Museum of London Archaeological Archive pop-up in Bromley

Museum of London Archaeological Archive

Adam Corsini, 15.01.2015
Getting collections to new audiences
The Museum of London’s Archaeological Archive is the largest of its kind in the world, storing records for more than 8,500 excavations and over five million artefacts.

Since establishing its volunteer inclusion programme (VIP) in 2008, the archive has developed models of best practice, combining collections care work with public interaction.

Stemming from its visitor inclusion programme – where volunteers engage visitors with collections in a museum space – the Arts Council England-funded Unearthing London programme explores the possibilities of pop-up public engagement at non-traditional venues across outer London.

Unearthing London focuses on engaging residents of outer London boroughs with archaeology from the specific area being visited. Often these collections have been overlooked and are in need of updated packaging.

Volunteer teams, recruited locally, are trained in collections care techniques and public engagement, with the ultimate aim of presenting these artefacts at a public venue in their borough.

As part of these events, the teams encourage members of the public to repack objects themselves; this allows the volunteers to impart their skills, while visitors actively contribute to improving their local archaeology.

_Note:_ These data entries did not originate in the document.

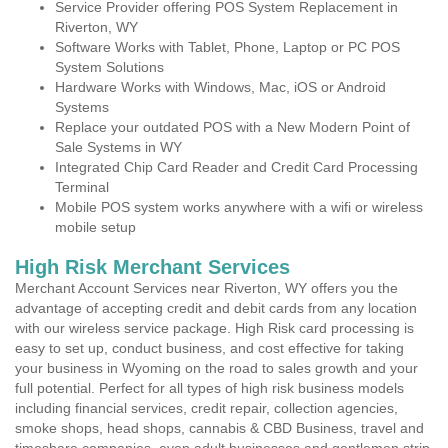
Service Provider offering POS System Replacement in
Riverton, WY
Software Works with Tablet, Phone, Laptop or PC POS
System Solutions
Hardware Works with Windows, Mac, iOS or Android
Systems
Replace your outdated POS with a New Modern Point of
Sale Systems in WY
Integrated Chip Card Reader and Credit Card Processing
Terminal
Mobile POS system works anywhere with a wifi or wireless
mobile setup
High Risk Merchant Services
Merchant Account Services near Riverton, WY offers you the
advantage of accepting credit and debit cards from any location
with our wireless service package. High Risk card processing is
easy to set up, conduct business, and cost effective for taking
your business in Wyoming on the road to sales growth and your
full potential. Perfect for all types of high risk business models
including financial services, credit repair, collection agencies,
smoke shops, head shops, cannabis & CBD Business, travel and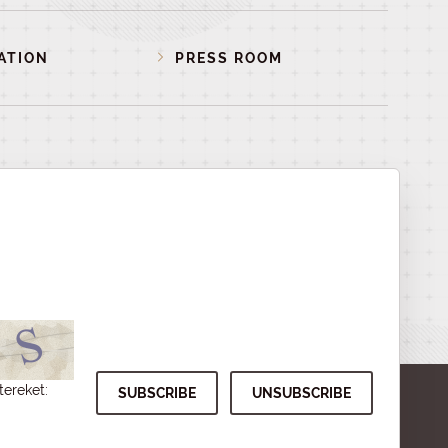
ATION
PRESS ROOM
tereket: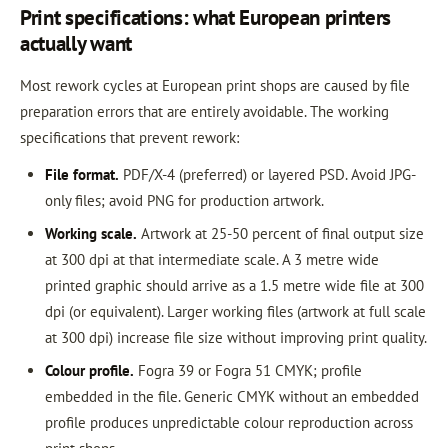
Print specifications: what European printers
actually want
Most rework cycles at European print shops are caused by file
preparation errors that are entirely avoidable. The working
specifications that prevent rework:
File format.
PDF/X-4 (preferred) or layered PSD. Avoid JPG-
only files; avoid PNG for production artwork.
Working scale.
Artwork at 25-50 percent of final output size
at 300 dpi at that intermediate scale. A 3 metre wide
printed graphic should arrive as a 1.5 metre wide file at 300
dpi (or equivalent). Larger working files (artwork at full scale
at 300 dpi) increase file size without improving print quality.
Colour profile.
Fogra 39 or Fogra 51 CMYK; profile
embedded in the file. Generic CMYK without an embedded
profile produces unpredictable colour reproduction across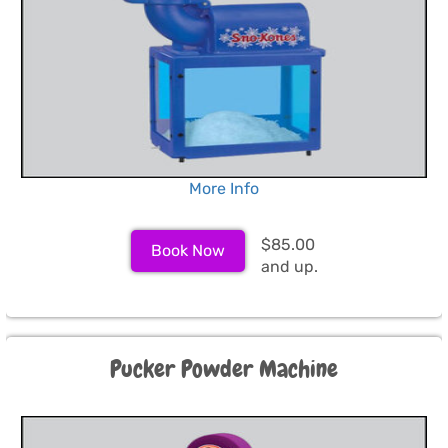
More Info
$85.00
Book Now
and up.
Pucker Powder Machine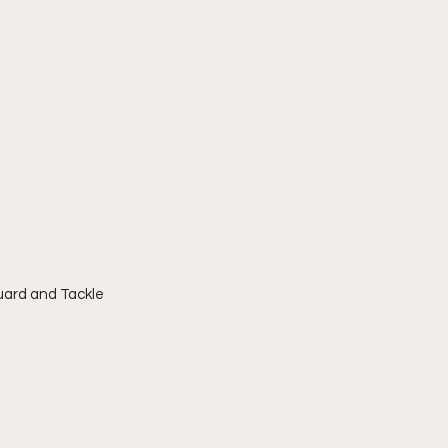
Guard and Tackle 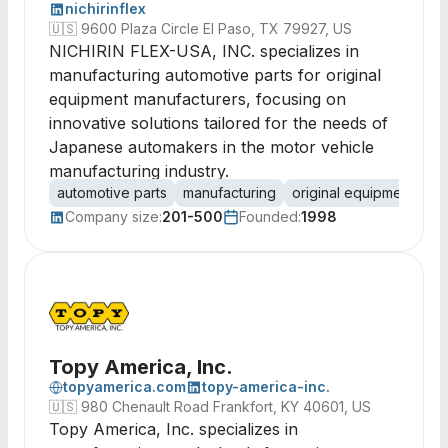
nichirinflex
🇺🇸
9600 Plaza Circle El Paso, TX 79927, US
NICHIRIN FLEX-USA, INC. specializes in
manufacturing automotive parts for original
equipment manufacturers, focusing on
innovative solutions tailored for the needs of
Japanese automakers in the motor vehicle
manufacturing industry.
automotive parts
manufacturing
original equipment
su
Company size:
201-500
Founded:
1998
Topy America, Inc.
topyamerica.com
topy-america-inc.
🇺🇸
980 Chenault Road Frankfort, KY 40601, US
Topy America, Inc. specializes in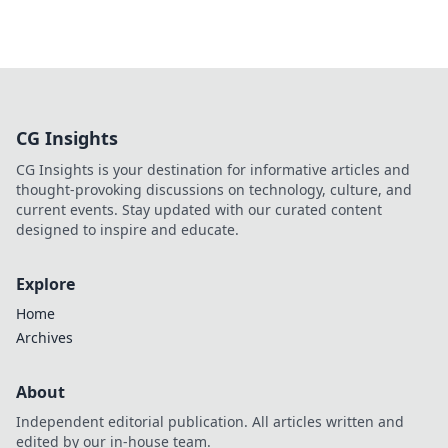
CG Insights
CG Insights is your destination for informative articles and
thought-provoking discussions on technology, culture, and
current events. Stay updated with our curated content
designed to inspire and educate.
Explore
Home
Archives
About
Independent editorial publication. All articles written and
edited by our in-house team.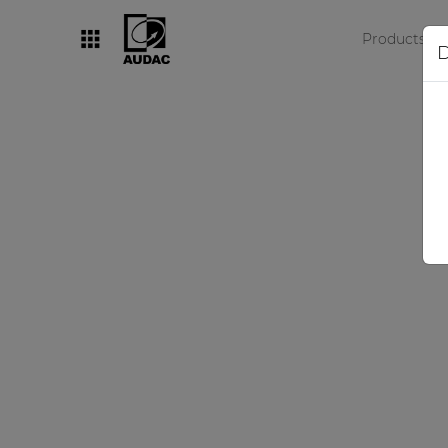
Products
D
By category
Loudspeakers
Amplifiers
Audio processors
Audio players
Preamplifiers
Wall panels
Microphones
Solution boxes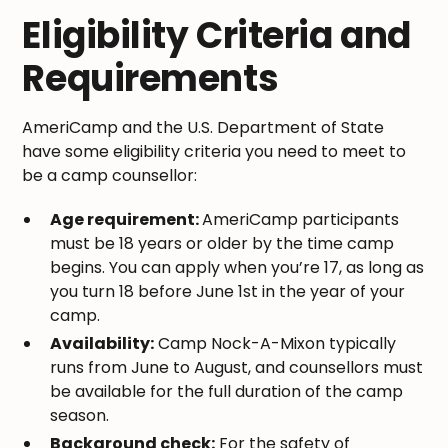
Eligibility Criteria and
Requirements
AmeriCamp and the U.S. Department of State
have some eligibility criteria you need to meet to
be a camp counsellor:
Age requirement:
AmeriCamp participants
must be 18 years or older by the time camp
begins. You can apply when you’re 17, as long as
you turn 18 before June 1st in the year of your
camp.
Availability:
Camp Nock-A-Mixon typically
runs from June to August, and counsellors must
be available for the full duration of the camp
season.
Background check:
For the safety of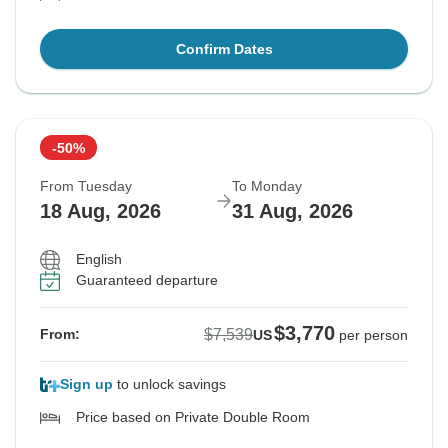
Confirm Dates
-50%
From Tuesday
To Monday
18 Aug, 2026
31 Aug, 2026
English
Guaranteed departure
$3,770
$7,539
From:
US
per person
Sign up
to unlock savings
Price based on Private Double Room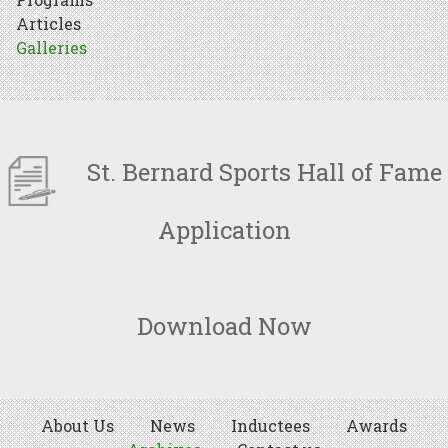
Articles
Galleries
St. Bernard Sports Hall of Fame
Application
Download Now
About Us
News
Inductees
Awards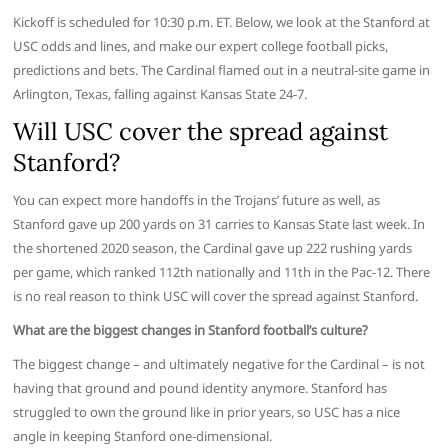
Kickoff is scheduled for 10:30 p.m. ET. Below, we look at the Stanford at
USC odds and lines, and make our expert college football picks,
predictions and bets. The Cardinal flamed out in a neutral-site game in
Arlington, Texas, falling against Kansas State 24-7.
Will USC cover the spread against
Stanford?
You can expect more handoffs in the Trojans’ future as well, as
Stanford gave up 200 yards on 31 carries to Kansas State last week. In
the shortened 2020 season, the Cardinal gave up 222 rushing yards
per game, which ranked 112th nationally and 11th in the Pac-12. There
is no real reason to think USC will cover the spread against Stanford.
What are the biggest changes in Stanford football’s culture?
The biggest change – and ultimately negative for the Cardinal – is not
having that ground and pound identity anymore. Stanford has
struggled to own the ground like in prior years, so USC has a nice
angle in keeping Stanford one-dimensional.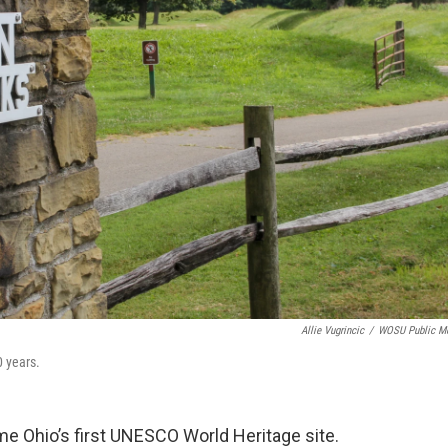
Allie Vugrincic
/
WOSU Public M
0 years.
e Ohio’s first UNESCO World Heritage site.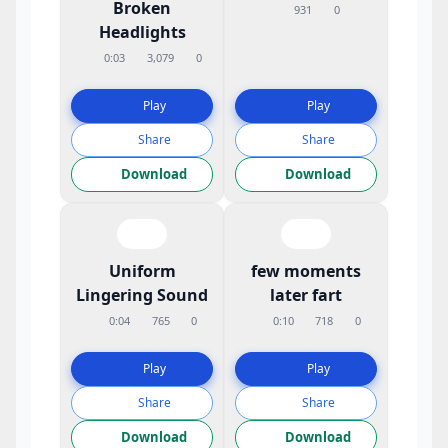
Broken
931
0
Headlights
0:03
3,079
0
Play
Play
Share
Share
Download
Download
Uniform
few moments
Lingering Sound
later fart
0:04
765
0
0:10
718
0
Play
Play
Share
Share
Download
Download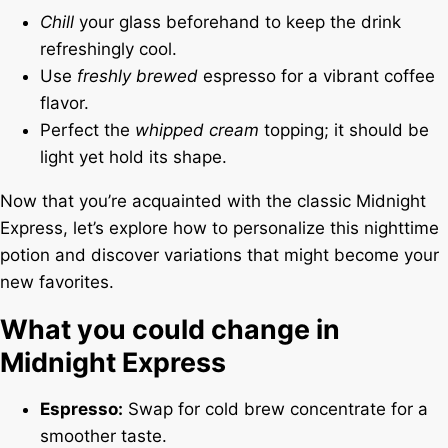
Chill
your glass beforehand to keep the drink
refreshingly cool.
Use
freshly brewed
espresso for a vibrant coffee
flavor.
Perfect the
whipped cream
topping; it should be
light yet hold its shape.
Now that you’re acquainted with the classic Midnight
Express, let’s explore how to personalize this nighttime
potion and discover variations that might become your
new favorites.
What you could change in
Midnight Express
Espresso:
Swap for cold brew concentrate for a
smoother taste.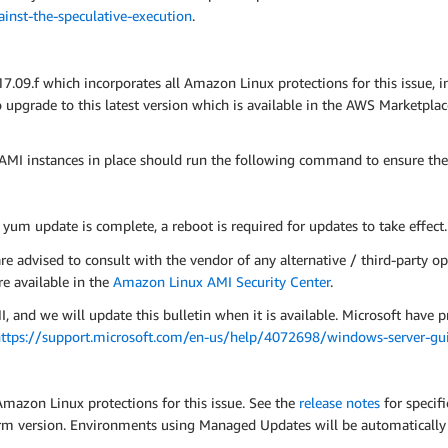
nst-the-speculative-execution
.
9.f which incorporates all Amazon Linux protections for this issue, 
pgrade to this latest version which is available in the AWS Marketpla
MI instances in place should run the following command to ensure the
e yum update is complete, a reboot is required for updates to take effect.
advised to consult with the vendor of any alternative / third-party op
e available in the
Amazon Linux AMI Security Center
.
d we will update this bulletin when it is available. Microsoft have p
ttps://support.microsoft.com/en-us/help/4072698/windows-server-guid
Amazon Linux protections for this issue. See the
release notes
for specif
tform version. Environments using Managed Updates will be automatical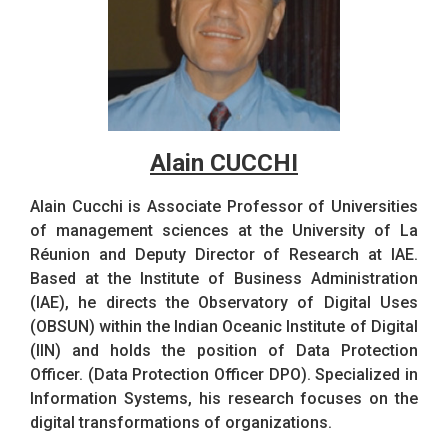
Alain CUCCHI
Alain Cucchi is Associate Professor of Universities
of management sciences at the University of La
Réunion and Deputy Director of Research at IAE.
Based at the Institute of Business Administration
(IAE), he directs the Observatory of Digital Uses
(OBSUN) within the Indian Oceanic Institute of Digital
(IIN) and holds the position of Data Protection
Officer. (Data Protection Officer DPO). Specialized in
Information Systems, his research focuses on the
digital transformations of organizations.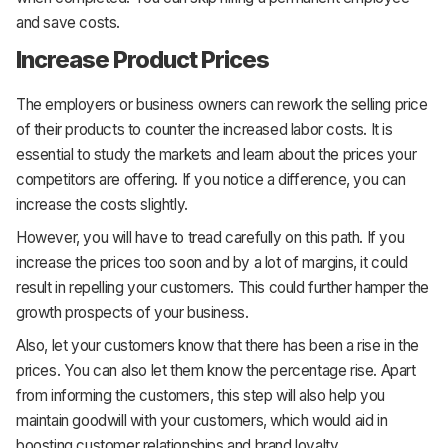
and save costs.
Increase Product Prices
The employers or business owners can rework the selling price
of their products to counter the increased labor costs. It is
essential to study the markets and learn about the prices your
competitors are offering. If you notice a difference, you can
increase the costs slightly.
However, you will have to tread carefully on this path. If you
increase the prices too soon and by a lot of margins, it could
result in repelling your customers. This could further hamper the
growth prospects of your business.
Also, let your customers know that there has been a rise in the
prices. You can also let them know the percentage rise. Apart
from informing the customers, this step will also help you
maintain goodwill with your customers, which would aid in
boosting customer relationships and brand loyalty.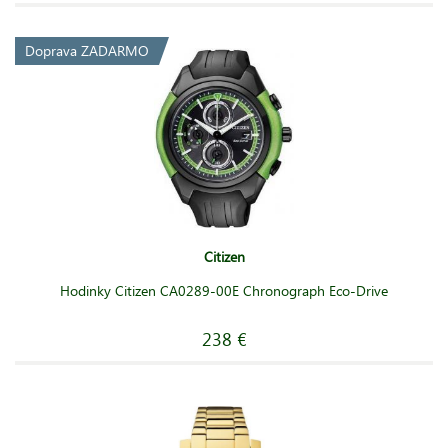
Doprava ZADARMO
Citizen
Hodinky Citizen CA0289-00E Chronograph Eco-Drive
238 €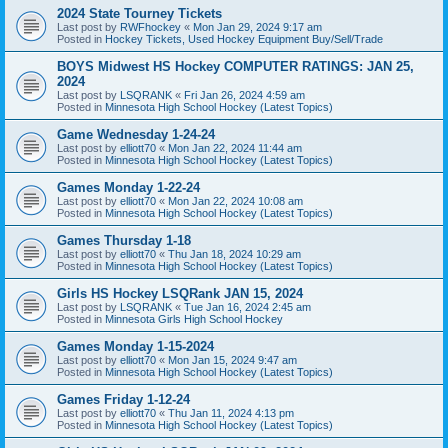
2024 State Tourney Tickets
Last post by
RWFhockey
«
Mon Jan 29, 2024 9:17 am
Posted in
Hockey Tickets, Used Hockey Equipment Buy/Sell/Trade
BOYS Midwest HS Hockey COMPUTER RATINGS: JAN 25,
2024
Last post by
LSQRANK
«
Fri Jan 26, 2024 4:59 am
Posted in
Minnesota High School Hockey (Latest Topics)
Game Wednesday 1-24-24
Last post by
elliott70
«
Mon Jan 22, 2024 11:44 am
Posted in
Minnesota High School Hockey (Latest Topics)
Games Monday 1-22-24
Last post by
elliott70
«
Mon Jan 22, 2024 10:08 am
Posted in
Minnesota High School Hockey (Latest Topics)
Games Thursday 1-18
Last post by
elliott70
«
Thu Jan 18, 2024 10:29 am
Posted in
Minnesota High School Hockey (Latest Topics)
Girls HS Hockey LSQRank JAN 15, 2024
Last post by
LSQRANK
«
Tue Jan 16, 2024 2:45 am
Posted in
Minnesota Girls High School Hockey
Games Monday 1-15-2024
Last post by
elliott70
«
Mon Jan 15, 2024 9:47 am
Posted in
Minnesota High School Hockey (Latest Topics)
Games Friday 1-12-24
Last post by
elliott70
«
Thu Jan 11, 2024 4:13 pm
Posted in
Minnesota High School Hockey (Latest Topics)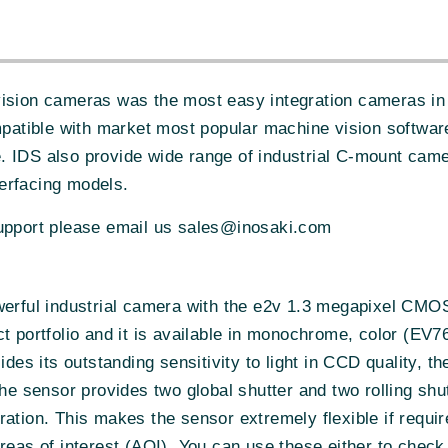
vision cameras was the most easy integration cameras in 
atible with market most popular machine vision softwa
. IDS also provide wide range of industrial C-mount cam
erfacing models.
support please email us sales@inosaki.com
werful industrial camera with the e2v 1.3 megapixel CMOS
uct portfolio and it is available in monochrome, color 
s its outstanding sensitivity to light in CCD quality, th
the sensor provides two global shutter and two rolling s
ration. This makes the sensor extremely flexible if requi
reas of interest (AOI). You can use these either to check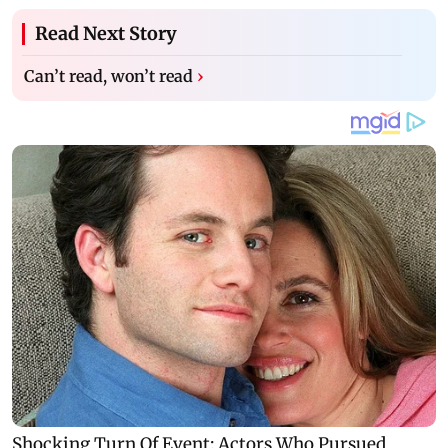
Read Next Story
Can’t read, won’t read
›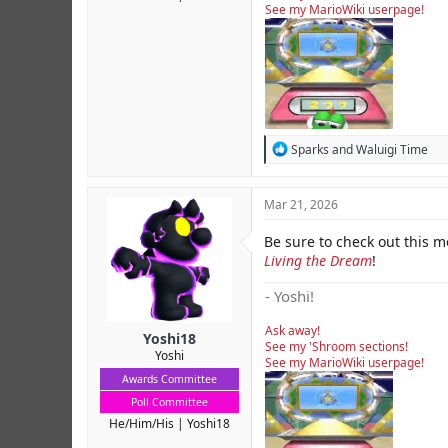
See my MarioWiki userpage!
R
Sparks
and
Waluigi Time
e
a
c
Mar 21, 2026
t
i
Be sure to check out this 
o
Living the Dream
n
!
s
:
- Yoshi!
Ask away!
Yoshi18
See my 'Shroom sections!
Yoshi
See my MarioWiki userpage!
Awards Committee
Poll Committee
He/Him/His
Yoshi18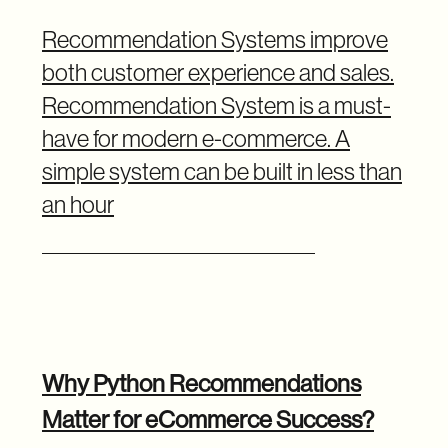
Recommendation Systems improve
both customer experience and sales.
Recommendation System is a must-
have for modern e-commerce. A
simple system can be built in less than
an hour
Why Python Recommendations
Matter for eCommerce Success?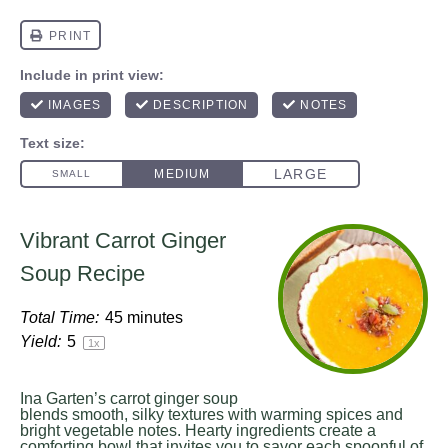
Vibrant Carrot Ginger
Soup Recipe
Total Time:
45 minutes
Yield:
5
1
x
Ina Garten’s carrot ginger soup
blends smooth, silky textures with warming spices and
bright vegetable notes. Hearty ingredients create a
comforting bowl that invites you to savor each spoonful of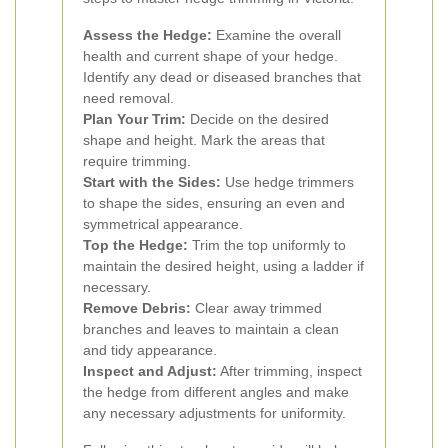
Assess the Hedge:
Examine the overall
health and current shape of your hedge.
Identify any dead or diseased branches that
need removal.
Plan Your Trim:
Decide on the desired
shape and height. Mark the areas that
require trimming.
Start with the Sides:
Use hedge trimmers
to shape the sides, ensuring an even and
symmetrical appearance.
Top the Hedge:
Trim the top uniformly to
maintain the desired height, using a ladder if
necessary.
Remove Debris:
Clear away trimmed
branches and leaves to maintain a clean
and tidy appearance.
Inspect and Adjust:
After trimming, inspect
the hedge from different angles and make
any necessary adjustments for uniformity.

So far the programme has taken place in Hounslow, Bromley, Havering, Barnet, and Croydon, involving over 50 new volunteers, engaging thousands of visitors with archaeology, and transforming the finds archives for five major archaeological investigations.

The key component to the scheme’s success is the large-scale public setting for these events. Based in central spaces at large shopping malls, the projects attract a wide-spread, indiscriminate audience, many of whom rarely visit museums, or travel into central London.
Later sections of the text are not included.